» **RECORDS FOR PROCESSING**:
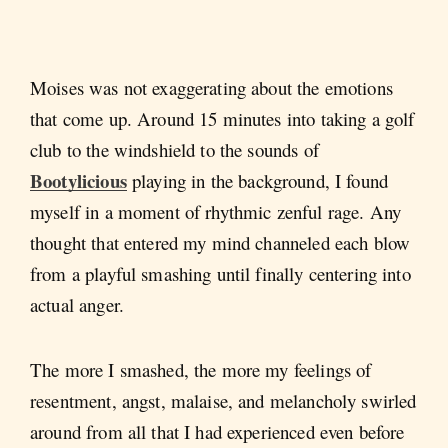
Moises was not exaggerating about the emotions
that come up. Around 15 minutes into taking a golf
club to the windshield to the sounds of
Bootylicious
playing in the background, I found
myself in a moment of rhythmic zenful rage. Any
thought that entered my mind channeled each blow
from a playful smashing until finally centering into
actual anger.
The more I smashed, the more my feelings of
resentment, angst, malaise, and melancholy swirled
around from all that I had experienced even before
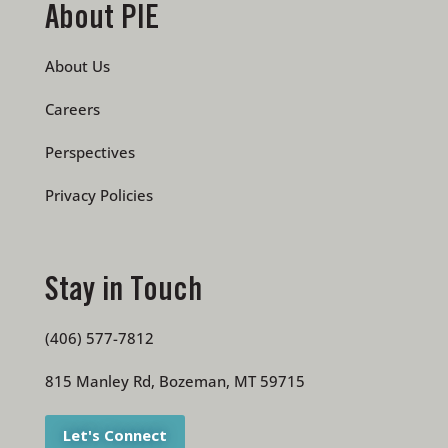
About PIE
About Us
Careers
Perspectives
Privacy Policies
Stay in Touch
(406) 577-7812
815 Manley Rd, Bozeman, MT 59715
Let's Connect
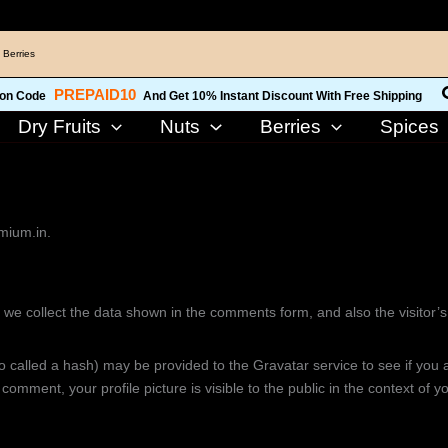
 Berries
PREPAID10
on Code
And Get 10% Instant Discount With Free Shipping
Dry Fruits
Nuts
Berries
Spices
emium.in.
 we collect the data shown in the comments form, and also the visitor’
called a hash) may be provided to the Gravatar service to see if you are
 comment, your profile picture is visible to the public in the context of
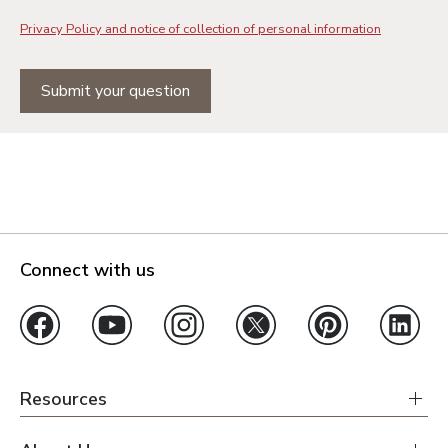
Privacy Policy and notice of collection of personal information
Submit your question
Connect with us
Resources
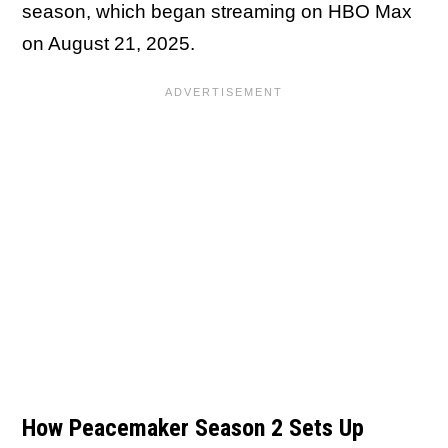
season, which began streaming on HBO Max
on August 21, 2025.
How Peacemaker Season 2 Sets Up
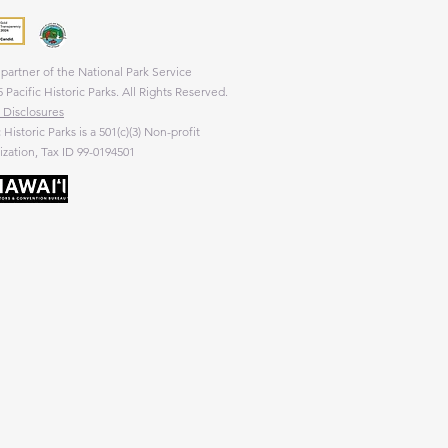
partner of the National Park Service
 Pacific Historic Parks. All Rights Reserved.
 Disclosures
c Historic Parks is a 501(c)(3) Non-profit
zation, Tax ID 99-0194501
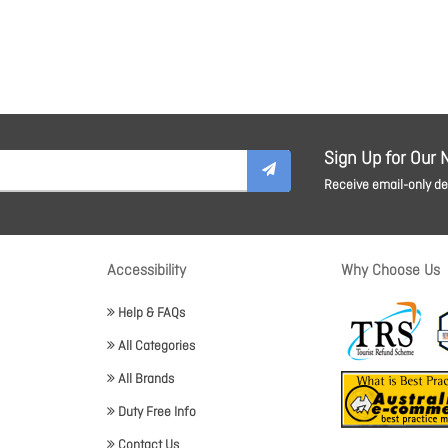
Sign Up for Our 
Receive email-only dea
Accessibility
Why Choose Us
Help & FAQs
All Categories
All Brands
Duty Free Info
Contact Us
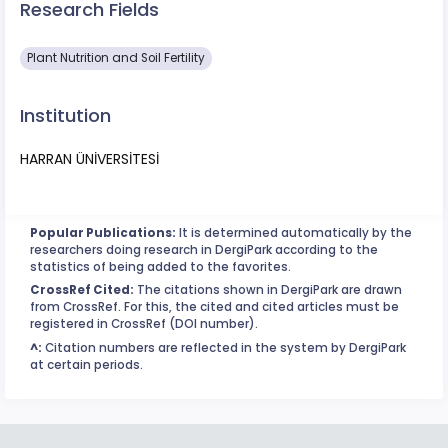
Research Fields
Plant Nutrition and Soil Fertility
Institution
HARRAN ÜNİVERSİTESİ
Popular Publications:
It is determined automatically by the
researchers doing research in DergiPark according to the
statistics of being added to the favorites.
CrossRef Cited:
The citations shown in DergiPark are drawn
from CrossRef. For this, the cited and cited articles must be
registered in CrossRef (DOI number).
^:
Citation numbers are reflected in the system by DergiPark
at certain periods.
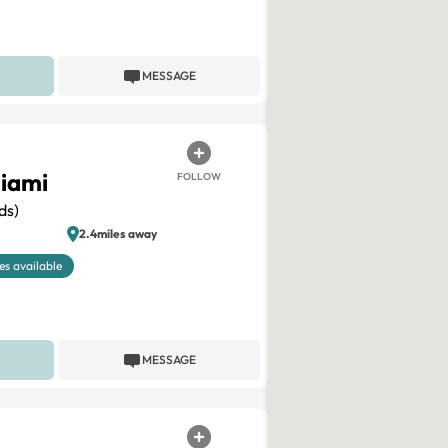
MESSAGE
iami
FOLLOW
ds)
2.4miles away
es available
MESSAGE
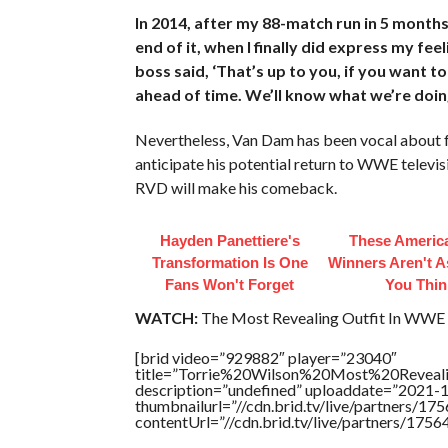
In 2014, after my 88-match run in 5 months
end of it, when I finally did express my fee
boss said, ‘That’s up to you, if you want t
ahead of time. We’ll know what we’re doing
Nevertheless, Van Dam has been vocal about 
anticipate his potential return to WWE televis
RVD will make his comeback.
Hayden Panettiere's
These America
Transformation Is One
Winners Aren't A
Fans Won't Forget
You Thin
WATCH:
The Most Revealing Outfit In WWE 
[brid video=”929882″ player=”23040″
title=”Torrie%20Wilson%20Most%20Revea
description=”undefined” uploaddate=”2021-
thumbnailurl=”//cdn.brid.tv/live/partners
contentUrl=”//cdn.brid.tv/live/partners/175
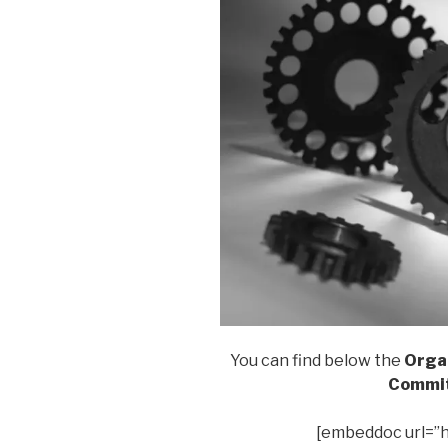
You can find below the
Organ
Commit
[embeddoc url=”h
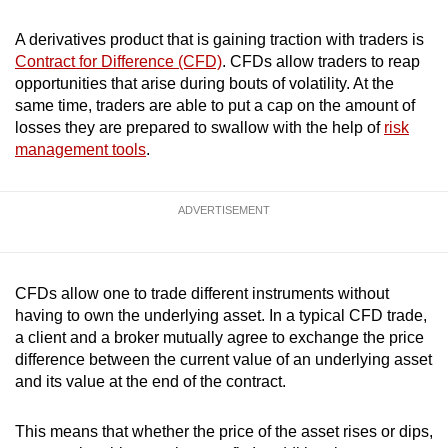
mobile
A derivatives product that is gaining traction with traders is
app.
Contract for Difference (CFD)
. CFDs allow traders to reap
opportunities that arise during bouts of volatility. At the
Upgraded
same time, traders are able to put a cap on the amount of
but
losses they are prepared to swallow with the help of
risk
management tools
.
still
having
issues?
ADVERTISEMENT
Contact
us
CFDs allow one to trade different instruments without
having to own the underlying asset. In a typical CFD trade,
a client and a broker mutually agree to exchange the price
difference between the current value of an underlying asset
and its value at the end of the contract.
This means that whether the price of the asset rises or dips,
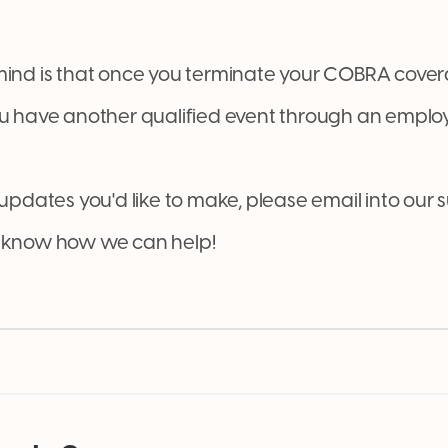
mind is that once you terminate your COBRA covera
ou have another qualified event through an employ
 updates you'd like to make, please email into our
us know how we can help!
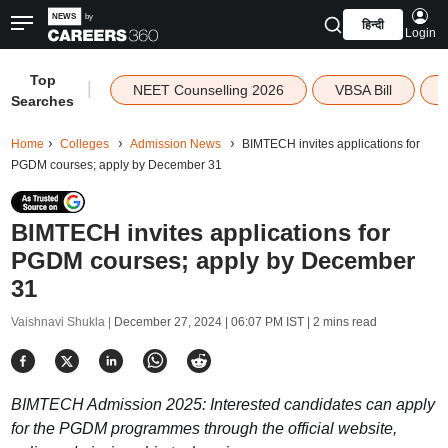
हिन्दी
Login
Top
|
NEET Counselling 2026
VBSA Bill
Searches
Home
Colleges
Admission News
BIMTECH invites applications for
PGDM courses; apply by December 31
BIMTECH invites applications for
PGDM courses; apply by December
31
Vaishnavi Shukla |
December 27, 2024 | 06:07 PM IST
| 2 mins read
BIMTECH Admission 2025: Interested candidates can apply
for the PGDM programmes through the official website,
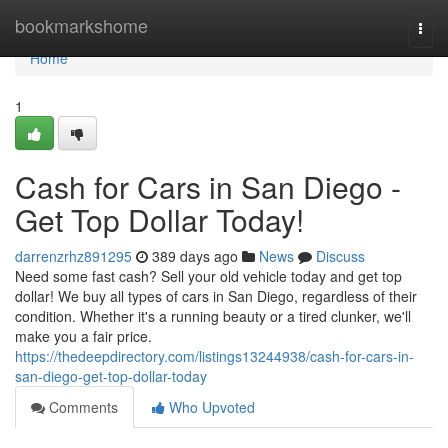
Home
bookmarkshome
Togg
navi
Home
1
Cash for Cars in San Diego -
Get Top Dollar Today!
darrenzrhz891295
389 days ago
News
Discuss
Need some fast cash? Sell your old vehicle today and get top
dollar! We buy all types of cars in San Diego, regardless of their
condition. Whether it's a running beauty or a tired clunker, we'll
make you a fair price.
https://thedeepdirectory.com/listings13244938/cash-for-cars-in-
san-diego-get-top-dollar-today
Comments
Who Upvoted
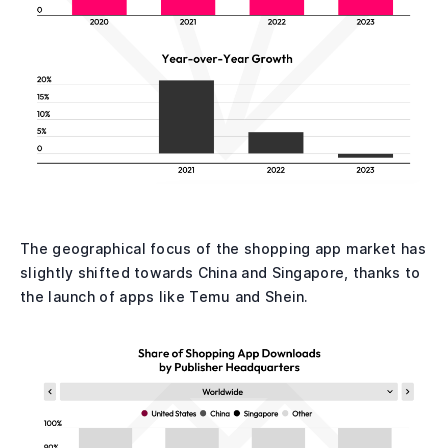
The geographical focus of the shopping app market has
slightly shifted towards China and Singapore, thanks to
the launch of apps like Temu and Shein.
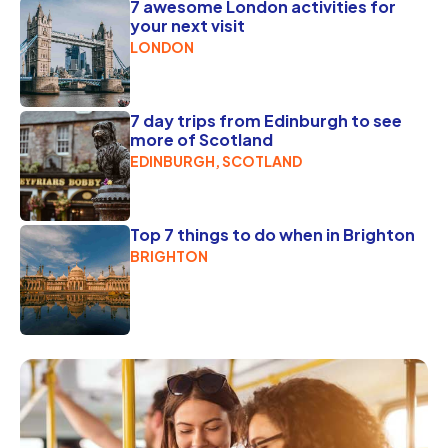
7 awesome London activities for
your next visit
LONDON
7 day trips from Edinburgh to see
more of Scotland
EDINBURGH, SCOTLAND
Top 7 things to do when in Brighton
BRIGHTON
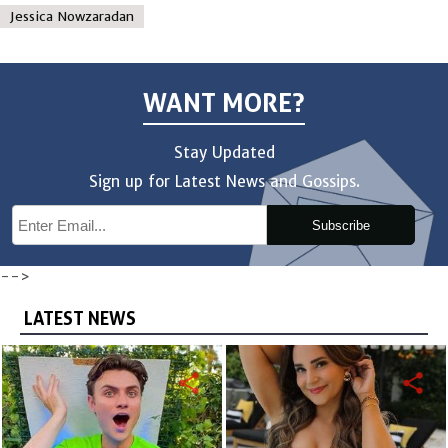
Jessica Nowzaradan
WANT MORE?
Stay Updated
Sign up for Latest News and Gossips.
Subscribe
-->
LATEST NEWS
share
share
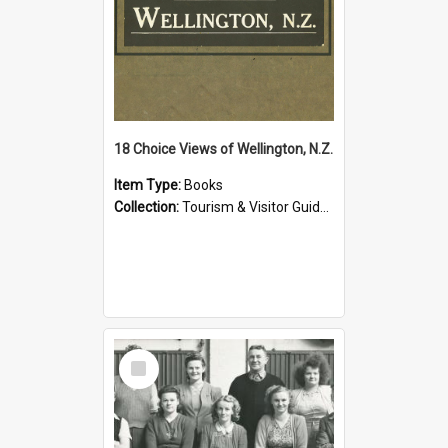
18 Choice Views of Wellington, N.Z.
Item Type:
Books
Collection:
Tourism & Visitor Guides to Wellington
Select
Item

» **REQUIRED ACTION**: Leave every picture out and write out exactly the lines from the line with "Top 7 things to do when in Brighton" through the last line of the material.

» **ANSWER TO THE PROBLEM**:
Top 7 things to do when in Brighton
BRIGHTON
Jessica Nowzaradan
WANT MORE?
Stay Updated
Sign up for Latest News and Gossips.
Subscribe
-->
LATEST NEWS
share
share
18 Choice Views of Wellington, N.Z.
Item Type:
Books
Collection:
Tourism & Visitor Guides to Wellington
Select
Item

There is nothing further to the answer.